A simple Chinese word segmentation
CLucene - a C + + search engine http://sourceforge.net/projects/clucene/
Traditions are based on the full-text retrieval database, Sql Server Oracle mysql are providing full-text retrieval, but these comparisons, not suitable for stand-alone or small applications (Mysql4.0 above can be used as integrated development), Mysql did not support Chinese.
It was learned later that the open-source Apache has a full-text search engine, and application of broad, and its Apache Lucene is the JAVA version of the full-text retrieval engine, performance is excellent, a java version Unfortunately, I think there has been in C or C + + version, and finally one day in http://sourceforge.net Amoy to a good Dongdong, Clucene! CLucene is C + + version of the full-text retrieval engine, fully transplantation in the Lucene, but not on the Chinese language support, and there is a lot of memory leaks,: P
Cluene Chinese do not support the sub-term, I wrote a simple Chinese word segmentation, probably thinking that the traditional two-morphology, because the Chinese word segmentation unlike such English language, an encounter spaces or punctuation is deemed The end of a word, so two points on the use of morphology, for example, is two points morphology: Beijing, into Beijing, Beijing City. This will be great to thesaurus, but is a simple segmentation method (over time I would like to introduce my Chinese word segmentation some thinking), of course, can not be retrieved in the importation of "Beijing" so not on retrieval, as long as the importation: "Beijing + + Beijing city," Beijing can be retrieved, although accuracy is not high, but for the simple word, but you will miss some words.
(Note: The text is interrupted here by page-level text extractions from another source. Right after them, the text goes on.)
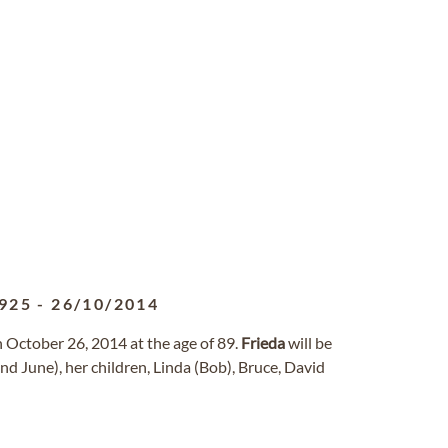
925
-
26/10/2014
n October 26, 2014 at the age of 89.
Frieda
will be
d June), her children, Linda (Bob), Bruce, David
I shining Clucene the segmentation module, a ChineseTokenizer done, the module responsible for the segmentation work, I would like to write the main function
ChineseTokenizer.cpp:
* ChineseTokenizer Token:: next () (
While (! Rd.Eos ())
(
Char_t ch = rd.GetNext ();
If (isSpace ((char_t) ch)! = 0)
(
Continue;
)
/ / Read for Alpha-Nums and Chinese
If (isAlNum ((char_t) ch)! = 0)
(
Start = rd.Column ();
Return ReadChinese (ch);
)
)
Return NULL;
)
* ChineseTokenizer Token:: ReadChinese (const char_t prev)
(
Bool isChinese = false;
StringBuffer str;
Str.append (prev);
Char_t ch = prev;
If (((char_t) ch>>
& & (char_t) ch> = 0xa0)
IsChinese = true;
While (! Rd.Eos () & & isSpace ((char_t) ch) == 0)
(
Ch = rd.GetNext ();
If (isAlNum ((char_t) ch)! = 0)
(
/ / Math or English to a student spaces. Under a Chinese character or
/ / Is Chinese characters. Attending a phrase composed of Chinese characters, or read English or the end of space
If (isChinese)
(
/ / Chinese, and Chinese is ch
If (((char_t) ch>>
& & (char_t) ch> = 0xa0)
(
/ / To return to a Chinese
Str.append (ch);
Rd.UnGet ();
/ / Wprintf (_T ( "[% s]"), str);
Return new Token (str.getBuffer (), start, rd.Column (), tokenImage [lucene:: analysis:: chinese:: CHINESE]);
)
Else
(
/ / Are letters or numbers or spaces
Rd.UnGet ();
/ / Wprintf (_T ( "[% s]"), str);
Return new Token (str.getBuffer (), start, rd.Column (), tokenImage [lucene:: analysis:: chinese:: CHINESE]);
)
)
Else
(
/ / Non-Chinese
/ / Ch is Chinese characters
If (((char_t) ch>>
& & (char_t) ch> = 0xa0)
(
/ / Wprintf (_T ( "[% s]"), str);
Rd.UnGet ();
Return new Token (str.getBuffer (), start, rd.Column (), tokenImage [lucene:: analysis:: chinese:: CHINESE]);
)
Str.append (ch);
)
)
)
/ / Wprintf (_T ( "[% s]"), str);
Return new Token (str.getBuffer (), start, rd.Column (), tokenImage [lucene:: analysis:: chinese:: ALPHANUM]);
)
At the same time, the Chinese word segmentation does not support document flow can only support in the form of memory, because I used the rd.UnGet (); If it is paper, Hei hei, only half a byte, oh Back: P
Ah. First wrote here, too hasty today, and so I have time I put my CLucene improvements to the TOP.
Tags: Word








0 Comments to “A simple Chinese word segmentation”
No Comments. Send your comment.
Leave a Reply
You must be logged in to post a comment.